In response, the city filed a motion to dismiss, arguing that a citizen must choose to either inspect, copy, or receive a government record—notwithstanding the metaphysical impossibility of this claim. How can you copy a record without at least somewhat inspecting it—with your eyes closed?
Then, the city argued that a photograph is not a "copy." Remarkably, the trial court judge, Mackie Pierce, agreed. He said that "if the Legislature wanted to give you the right to photograph public records, they could have easily used the word 'photograph.' They didn't. They used 'copy' and 'copying.'"
. . . .
Pierce also dismissed the case because the city relented after being sued, and it provided the records directly to Motal without any need to photograph or otherwise copy them. We see this type of legal manipulation all the time, wherein public entities comply with the law only after being sued and then seek to Jedi-mind-trick their way out of litigation by asserting in court that "there's nothing to see here—move along, move along."

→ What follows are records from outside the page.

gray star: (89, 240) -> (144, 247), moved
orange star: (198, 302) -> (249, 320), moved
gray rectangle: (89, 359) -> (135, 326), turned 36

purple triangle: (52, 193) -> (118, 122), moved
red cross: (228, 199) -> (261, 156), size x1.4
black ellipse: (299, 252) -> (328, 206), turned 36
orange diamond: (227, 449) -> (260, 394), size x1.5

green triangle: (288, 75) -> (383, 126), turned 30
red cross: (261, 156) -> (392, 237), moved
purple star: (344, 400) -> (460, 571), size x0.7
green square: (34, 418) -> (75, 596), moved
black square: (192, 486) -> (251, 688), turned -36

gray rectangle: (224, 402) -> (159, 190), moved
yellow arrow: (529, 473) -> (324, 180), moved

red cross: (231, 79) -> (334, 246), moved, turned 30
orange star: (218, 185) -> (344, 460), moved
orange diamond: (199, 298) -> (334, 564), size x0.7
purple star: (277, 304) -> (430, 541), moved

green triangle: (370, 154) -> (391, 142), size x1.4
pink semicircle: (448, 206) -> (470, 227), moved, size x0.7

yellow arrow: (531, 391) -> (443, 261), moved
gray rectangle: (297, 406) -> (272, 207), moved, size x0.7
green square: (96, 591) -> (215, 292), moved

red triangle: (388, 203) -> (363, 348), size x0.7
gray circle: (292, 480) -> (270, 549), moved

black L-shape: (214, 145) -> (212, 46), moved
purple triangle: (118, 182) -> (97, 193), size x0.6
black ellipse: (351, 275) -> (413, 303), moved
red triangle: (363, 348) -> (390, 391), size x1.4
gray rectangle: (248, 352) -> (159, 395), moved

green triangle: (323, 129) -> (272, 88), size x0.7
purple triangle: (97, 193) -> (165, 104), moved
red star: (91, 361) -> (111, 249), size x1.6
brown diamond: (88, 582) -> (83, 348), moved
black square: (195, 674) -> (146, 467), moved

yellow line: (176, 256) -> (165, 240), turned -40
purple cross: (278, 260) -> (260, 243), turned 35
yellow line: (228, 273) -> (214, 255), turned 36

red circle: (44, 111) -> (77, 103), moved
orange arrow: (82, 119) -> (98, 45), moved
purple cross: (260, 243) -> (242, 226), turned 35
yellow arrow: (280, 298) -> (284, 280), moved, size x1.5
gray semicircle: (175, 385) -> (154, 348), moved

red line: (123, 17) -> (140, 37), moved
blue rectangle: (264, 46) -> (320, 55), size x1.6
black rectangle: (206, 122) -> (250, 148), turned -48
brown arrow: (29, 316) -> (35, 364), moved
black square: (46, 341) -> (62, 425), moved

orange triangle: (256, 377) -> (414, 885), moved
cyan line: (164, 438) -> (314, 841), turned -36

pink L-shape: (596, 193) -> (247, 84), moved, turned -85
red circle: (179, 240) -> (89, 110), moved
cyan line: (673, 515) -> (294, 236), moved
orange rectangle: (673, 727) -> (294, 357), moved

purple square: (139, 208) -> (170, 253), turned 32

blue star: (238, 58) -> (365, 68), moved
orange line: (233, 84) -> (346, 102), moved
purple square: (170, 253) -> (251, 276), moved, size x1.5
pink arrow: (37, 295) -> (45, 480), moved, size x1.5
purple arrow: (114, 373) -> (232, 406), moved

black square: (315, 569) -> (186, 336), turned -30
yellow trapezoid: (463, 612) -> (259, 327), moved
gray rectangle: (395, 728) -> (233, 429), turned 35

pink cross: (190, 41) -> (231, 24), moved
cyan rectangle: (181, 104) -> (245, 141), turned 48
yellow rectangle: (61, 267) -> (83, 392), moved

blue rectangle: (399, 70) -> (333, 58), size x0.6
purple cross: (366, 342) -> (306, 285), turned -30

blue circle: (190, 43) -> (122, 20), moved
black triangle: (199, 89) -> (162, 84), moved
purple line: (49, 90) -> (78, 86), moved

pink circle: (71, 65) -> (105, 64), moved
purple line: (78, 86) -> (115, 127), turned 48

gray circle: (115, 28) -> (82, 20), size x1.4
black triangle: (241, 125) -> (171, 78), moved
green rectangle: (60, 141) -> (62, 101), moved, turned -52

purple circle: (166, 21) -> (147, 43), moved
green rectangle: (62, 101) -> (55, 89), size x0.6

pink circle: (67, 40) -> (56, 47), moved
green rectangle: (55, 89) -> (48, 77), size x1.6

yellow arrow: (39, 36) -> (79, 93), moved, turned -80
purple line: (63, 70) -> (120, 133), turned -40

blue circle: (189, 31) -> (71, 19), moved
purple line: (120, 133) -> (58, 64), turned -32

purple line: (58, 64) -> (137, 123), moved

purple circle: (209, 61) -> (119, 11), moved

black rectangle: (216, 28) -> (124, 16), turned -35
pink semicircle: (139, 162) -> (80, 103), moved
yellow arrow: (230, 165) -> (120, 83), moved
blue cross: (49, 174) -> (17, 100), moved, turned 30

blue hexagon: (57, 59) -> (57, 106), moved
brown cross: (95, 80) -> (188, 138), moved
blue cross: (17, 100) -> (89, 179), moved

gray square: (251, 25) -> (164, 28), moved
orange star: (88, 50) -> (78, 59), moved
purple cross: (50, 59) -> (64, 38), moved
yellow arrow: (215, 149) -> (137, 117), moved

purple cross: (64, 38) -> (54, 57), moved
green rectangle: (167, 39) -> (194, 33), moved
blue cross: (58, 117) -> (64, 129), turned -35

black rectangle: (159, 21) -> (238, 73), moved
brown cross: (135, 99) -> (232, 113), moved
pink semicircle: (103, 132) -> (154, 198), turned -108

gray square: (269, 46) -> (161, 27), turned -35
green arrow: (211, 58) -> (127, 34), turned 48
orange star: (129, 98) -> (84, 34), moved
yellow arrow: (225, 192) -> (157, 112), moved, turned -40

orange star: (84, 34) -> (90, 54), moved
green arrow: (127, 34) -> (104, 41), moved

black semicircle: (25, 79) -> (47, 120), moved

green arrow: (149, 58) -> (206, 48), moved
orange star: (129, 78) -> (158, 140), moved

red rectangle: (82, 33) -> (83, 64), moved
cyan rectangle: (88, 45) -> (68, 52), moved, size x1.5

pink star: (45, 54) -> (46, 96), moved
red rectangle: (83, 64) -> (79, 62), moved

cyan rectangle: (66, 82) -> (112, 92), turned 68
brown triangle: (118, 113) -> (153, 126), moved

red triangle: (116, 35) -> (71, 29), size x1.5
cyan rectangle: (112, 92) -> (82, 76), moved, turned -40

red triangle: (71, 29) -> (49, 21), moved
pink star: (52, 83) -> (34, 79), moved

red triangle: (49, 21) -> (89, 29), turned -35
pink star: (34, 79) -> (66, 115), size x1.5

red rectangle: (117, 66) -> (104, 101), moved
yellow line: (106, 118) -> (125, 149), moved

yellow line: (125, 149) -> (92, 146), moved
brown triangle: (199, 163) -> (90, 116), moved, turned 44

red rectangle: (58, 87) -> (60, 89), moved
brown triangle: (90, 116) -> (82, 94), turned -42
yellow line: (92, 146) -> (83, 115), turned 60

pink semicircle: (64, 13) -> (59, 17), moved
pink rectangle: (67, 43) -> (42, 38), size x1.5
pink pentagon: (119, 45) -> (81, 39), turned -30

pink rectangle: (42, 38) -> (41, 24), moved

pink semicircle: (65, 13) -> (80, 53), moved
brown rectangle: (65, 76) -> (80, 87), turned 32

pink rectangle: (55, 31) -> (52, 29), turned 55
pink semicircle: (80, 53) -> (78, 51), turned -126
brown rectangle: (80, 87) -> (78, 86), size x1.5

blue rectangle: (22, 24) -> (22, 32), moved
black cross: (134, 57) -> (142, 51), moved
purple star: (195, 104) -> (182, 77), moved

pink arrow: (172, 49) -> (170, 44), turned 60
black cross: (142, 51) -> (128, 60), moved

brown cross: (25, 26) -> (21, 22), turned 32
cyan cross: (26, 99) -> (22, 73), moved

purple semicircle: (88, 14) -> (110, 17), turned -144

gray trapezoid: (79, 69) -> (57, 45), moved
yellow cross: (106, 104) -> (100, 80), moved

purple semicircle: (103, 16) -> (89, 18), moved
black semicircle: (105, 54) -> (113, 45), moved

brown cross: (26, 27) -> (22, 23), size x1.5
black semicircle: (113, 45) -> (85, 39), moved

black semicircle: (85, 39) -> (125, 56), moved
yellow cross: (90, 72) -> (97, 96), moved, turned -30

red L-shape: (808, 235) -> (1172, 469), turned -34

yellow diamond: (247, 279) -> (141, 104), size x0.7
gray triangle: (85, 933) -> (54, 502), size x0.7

The result too often is that only attorneys and those who can afford attorneys have rights, because they can sue. If you're a regular Joe, you don't have any rights, say the city and the trial judge, because they've orchestrated it that there's no precedent to protect you when the city repeats the same bad acts they did to Motal.Reversing, the Arkansas Court of Appeals, per Judge Kenneth S. Hixson, ruled in favor of Motal. Now the city claims it will appeal to the state Supreme Court. Professor Steinbuch predicts the city will not succeed, despite a dubiously reasoned dissent by Judge Raymond R. Abramson, who would have ruled the case moot ("these are not the droids we're looking for") and parroted the city's argument. Judge Hixson was an attorney in private practice before going on the bench. Judge Abramson was a municipal police court judge and a city attorney.
Steinbuch is right in his reasoning and his prediction. Shame on the LRPD and the City of Little Rock. They seem to fundamentally misunderstand that a public record belongs to the public. They are only its custodians.
The opinion piece is Robert E. Steinbuch, "Photo" Finish, Ark. Democrat-Gazette, May 22, 2020. With University of Arkansas Professor John J. Watkins, Professor Steinbuch and I are co-authors of the treatise, The Arkansas Freedom of Information Act (6th ed. 2017) (excerpt of prior edition at SSRN), which Judge Hixson referenced.
The case is Motal v. City of Little Rock, No. CV-19-344, 2020 Ark. App. 308 (Ark. Ct. App. May 13, 2020), also available from Justia.